このように構成することによって、1パルスの印加電圧に対して、所定回数のサンプリングの平均値に基づいて、電圧出力差V0を正確に得ることができるので、正確かつ迅速に尿素溶液の尿素濃度を識別することが可能である。
また、本発明の尿素溶液の尿素濃度識別装置は、前記識別制御部が、予め識別制御部に記憶された所定の参照尿素溶液についての、温度に対する電圧出力差の相関関係である検量線データーに基づいて、
前記被識別尿素溶液について得られた前記電圧出力差V0によって、尿素溶液の尿素濃度を識別するように構成されていることを特徴とする。
また、本発明の尿素溶液の尿素濃度識別方法は、予め記憶された所定の参照尿素溶液についての、温度に対する電圧出力差の相関関係である検量線データーに基づいて、
前記被識別尿素溶液について得られた前記電圧出力差V0によって、尿素溶液の尿素濃度を識別することを特徴とする。
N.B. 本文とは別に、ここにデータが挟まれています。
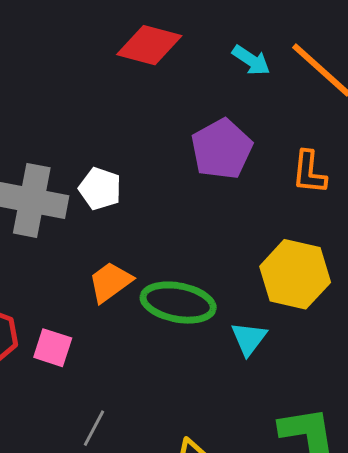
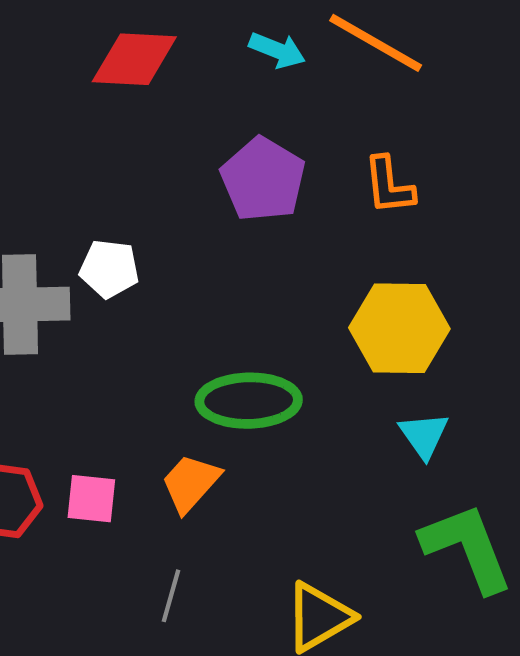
orange trapezoid: (110, 282) -> (191, 483), moved
cyan triangle: (249, 339) -> (424, 435), moved

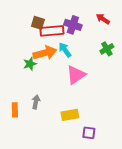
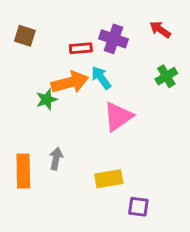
brown square: (38, 23) -> (25, 36), moved
red rectangle: (52, 31) -> (81, 48), size x0.6
orange rectangle: (15, 110) -> (23, 171), size x1.5

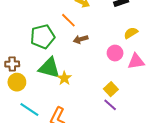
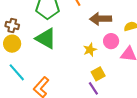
brown arrow: (81, 39) -> (101, 19), moved, size x1.5
yellow star: (64, 78) -> (90, 50), moved

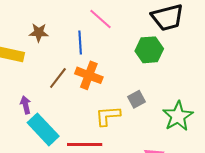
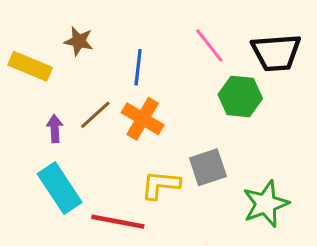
pink line: (100, 19) -> (209, 45), moved
gray square: (136, 99) -> (208, 167), size x1.4
purple arrow: (26, 105) -> (55, 129), moved

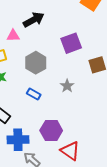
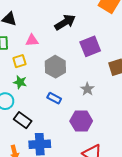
black arrow: (34, 20) -> (65, 22), moved
purple hexagon: (51, 131) -> (81, 121), moved

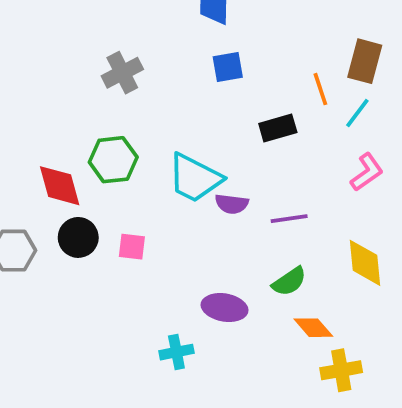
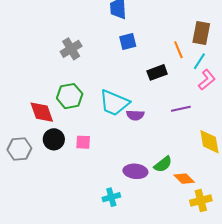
pink L-shape: (367, 172) -> (207, 80), moved
purple line: (289, 219) -> (181, 109), moved
green semicircle: (289, 282) -> (163, 164), moved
このように構成することによって、予め記憶された所定の参照尿素溶液についての、温度に対する電圧出力差の相関関係である検量線データーに基づいて、被識別尿素溶液について得られた電圧出力差V0によって、尿素溶液の尿素濃度を識別するので、より正確で迅速に尿素溶液の尿素濃度を識別することが可能である。
また、本発明の尿素溶液の尿素濃度識別装置は、前記識別制御部が、前記被識別尿素溶液の測定温度における電圧出力差V0についての液種電圧出力Voutを、
所定の閾値参照尿素溶液についての測定温度における電圧出力差についての出力電圧と相関させて補正するように構成されていることを特徴とする。
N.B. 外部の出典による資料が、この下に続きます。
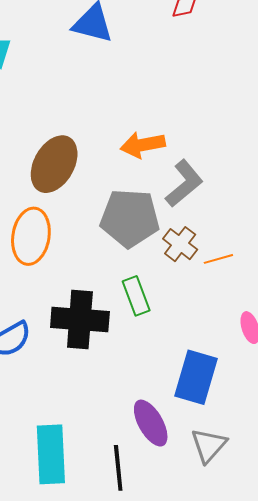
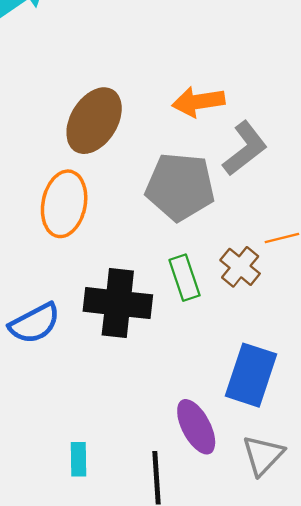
brown cross: (180, 244) -> (240, 267), moved
cyan rectangle: (51, 454) -> (78, 459), size x0.5

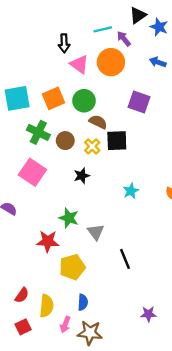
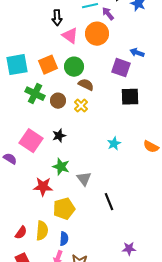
blue arrow: (158, 62) -> (137, 53), moved
black square: (117, 141) -> (130, 97), moved
pink square: (32, 172) -> (31, 141), moved
black star: (82, 176) -> (59, 136), moved
blue semicircle: (83, 302) -> (64, 239), moved
yellow semicircle: (47, 306) -> (42, 231), moved

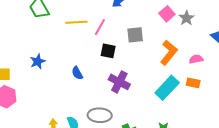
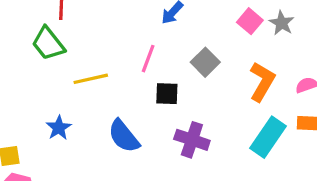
yellow line: (76, 22) -> (91, 79), moved
gray square: (135, 35) -> (205, 62), turned -30
blue semicircle: (77, 73) -> (124, 136), size x1.6

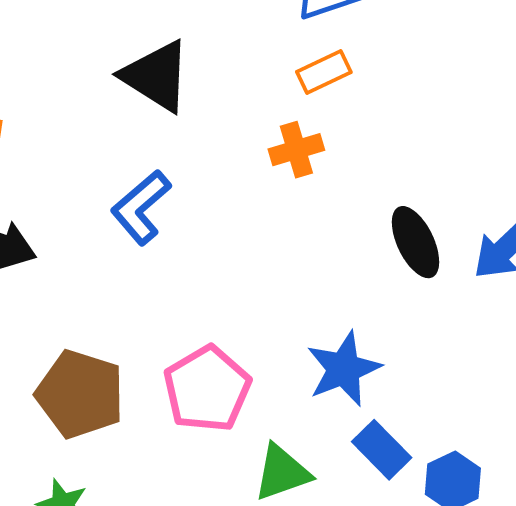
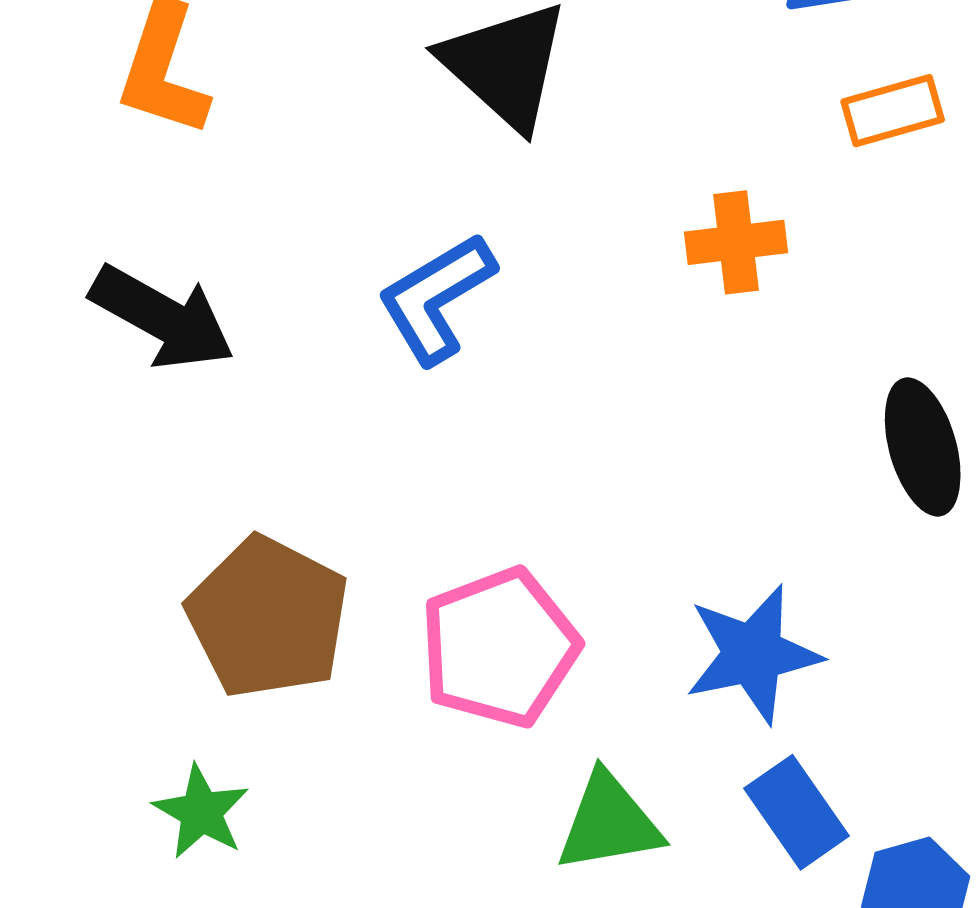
orange rectangle: (324, 72) -> (893, 111), moved

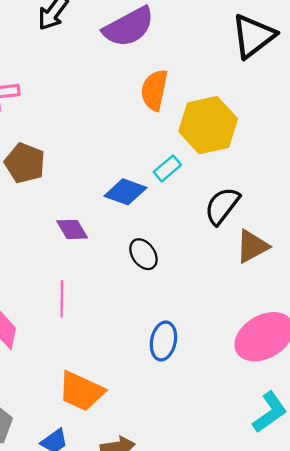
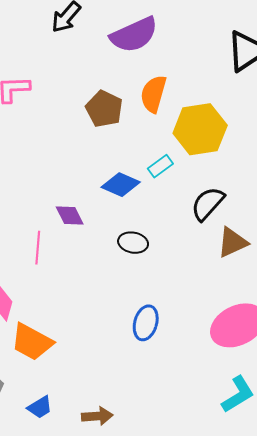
brown pentagon: (25, 163) -> (104, 109), moved
black ellipse: (143, 254) -> (133, 243), turned -48
pink line: (62, 299) -> (38, 248), moved
orange trapezoid: (81, 391) -> (32, 342), moved

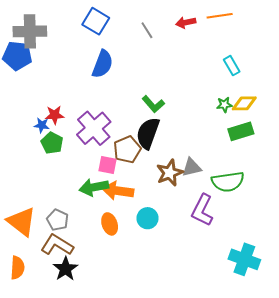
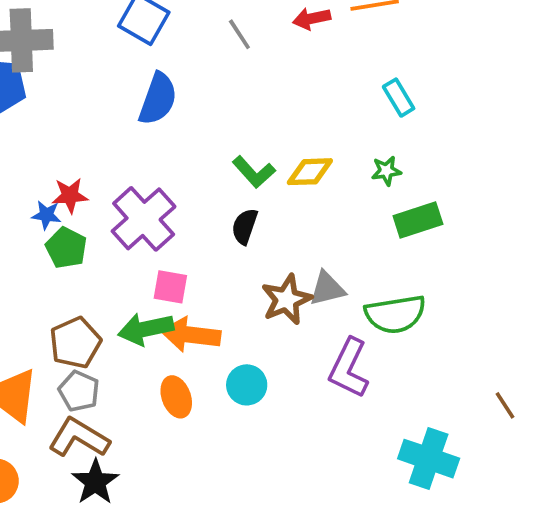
yellow diamond: (244, 103) -> (310, 172), moved
black semicircle: (148, 133) -> (245, 226), size x0.6
brown pentagon: (127, 150) -> (75, 343), moved

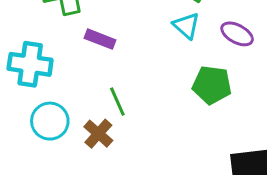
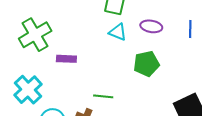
cyan cross: (30, 64) -> (28, 90), turned -32
green line: (117, 102) -> (103, 96), moved, turned -42

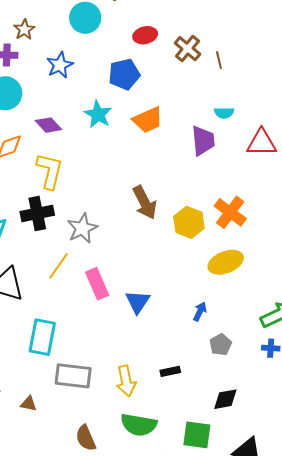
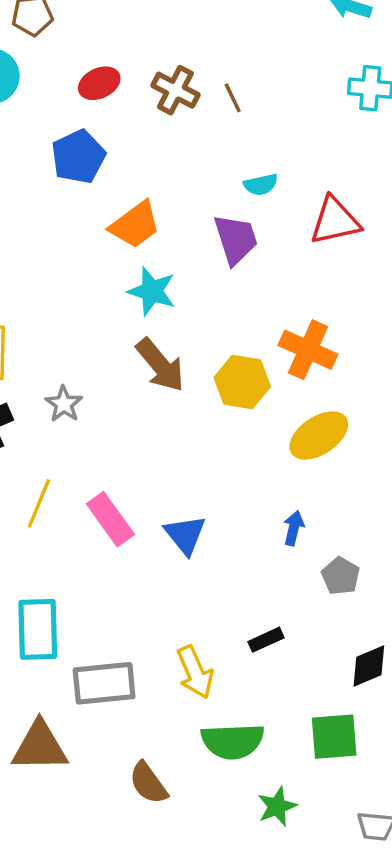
cyan star: (98, 114) -> (152, 291), moved
gray star: (82, 228) -> (64, 404), moved, size x0.7
brown triangle: (29, 404) -> (40, 747), size x2.0

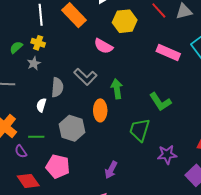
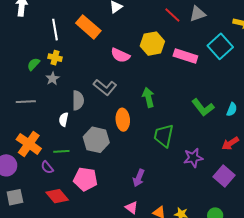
yellow hexagon: (125, 21) -> (152, 44), moved
green arrow: (117, 89) -> (148, 97), moved
green L-shape: (160, 102) -> (203, 107), moved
また、本発明の尿素溶液の尿素濃度識別方法は、前記被識別尿素溶液の測定温度における電圧出力差V0についての液種電圧出力Voutを、
所定の閾値参照尿素溶液についての測定温度における電圧出力差についての出力電圧と相関させて補正することを特徴とする。
このように構成することによって、被識別尿素溶液の測定温度における電圧出力差V0についての液種電圧出力Voutを、所定の閾値参照尿素溶液についての測定温度における電圧出力差についての出力電圧と相関させて補正するので、温度による電圧出力差V0の影響をなくして、液種電圧出力Voutを尿素溶液の性状とより正確に相関関係を付与することができ、さらに正確で迅速に尿素溶液の尿素濃度を識別することが可能である。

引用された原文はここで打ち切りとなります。